El autobús nos llevaba a Kanazawa, ya cerca del mar de Japón, donde hicimos noche, antes de salir para Kyoto. Creo que el resto de mis aventuras japonesas se van a quedar para otro post. Como les digo, a mí lo que me gusta son las ciudades grandes y cosmopolitas. Como Marsella, que es la segunda ciudad de Francia, con millón y medio de habitantes en su área metropolitana. En el próximo post les hablaré algo sobre esta magnífica urbe mediterránea, que tiene más cosas en común con Valencia, Nápoles o Argel, que con el resto de Francia. He pensado que tal vez yo soy tan urbanita porque nací en La Coruña, un lugar bastante cosmopolita, dentro de sus limitaciones. Tan urbano como para inventarse un lenguaje propio, el koruño. Esto es algo que ha surgido por la parte de Monte Alto, como respuesta a las tensiones lingüísticas entre el gallego y el castellano. El koruño es una lengua mestiza, que aúna elementos del calorro con el lenguaje de la calle, además de tiempos verbales e inflexiones puramente galaicas. Y, como no podía ser de otra manera, el koruño tiene su propio órgano de difusión digital, que se llama el Neno! Les pongo una copia de pantalla, para que vean que no me lo estoy inventando, pero abajo les facilito una transcripción, porque sé que es difícil de leer esa letra tan pequeña.    

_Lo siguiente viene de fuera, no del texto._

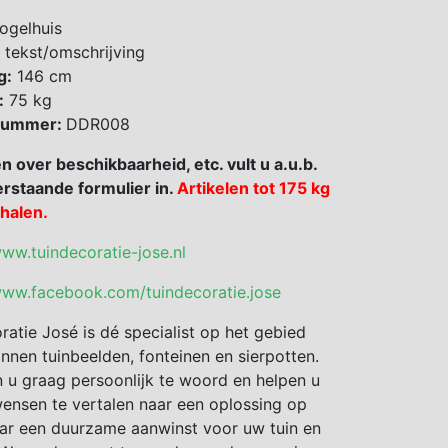
ogelhuis
 tekst/omschrijving
g:
146 cm
:
75 kg
 nummer:
DDR008
en over beschikbaarheid, etc. vult u a.u.b.
rstaande formulier in.
Artikelen tot 175 kg
fhalen.
www.tuindecoratie-jose.nl
www.facebook.com/tuindecoratie.jose
ratie José is dé specialist op het gebied
nnen tuinbeelden, fonteinen en sierpotten.
 u graag persoonlijk te woord en helpen u
nsen te vertalen naar een oplossing op
ar een duurzame aanwinst voor uw tuin en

El pie de foto reza: El buga reventao, que ya no vale ni para chindarle las llantas. Y el texto de la noticia, que firma el redactor llamado El Bragas, dice lo siguiente. No tuvimos una desgracia por un pelamen de “las bisonte”. Sobre las diez de la matina, a un operario de grúa ke levantaba un paletuni de ladrillos dun kel del trinke, se le fue la carga y la chindó a plomo en la puta calle. El pastel todo cayó encima duna furgalla, ke kedó mimetizada con el adokinao de Ángel Rebollo. Los julais de prevención y los maderos investigan la película por si el notas ke pilotaba la movida desayunara un anisaco o todo se debe a que el chimpín de juja ese tenía más brejes ke la plaza de Azcárraga. El Neno! No pudo pillar la opinión de la peña porque en Monte Alto la peña se levanta cuando le sale del cimbel y al cierre del Neno! el único pavo ke paraba por allí respondía al nombre de “Catrufo” y, a pesar de negar la presencia en los hechos, los operarios comunicaron a los maderos ke llevaba fumando calamares y tocándose la huevada desde ke llegaron, lo ke hizo que la madera lo parcheara y lo identificara, por si les hiciera la 13-14.

Sensacional. Humor koruño del más genuino. Sean felices. Entre tanta foto de Japón, aun no les he contado qué carallo he venido a hacer en Marsella, pero todo llegará.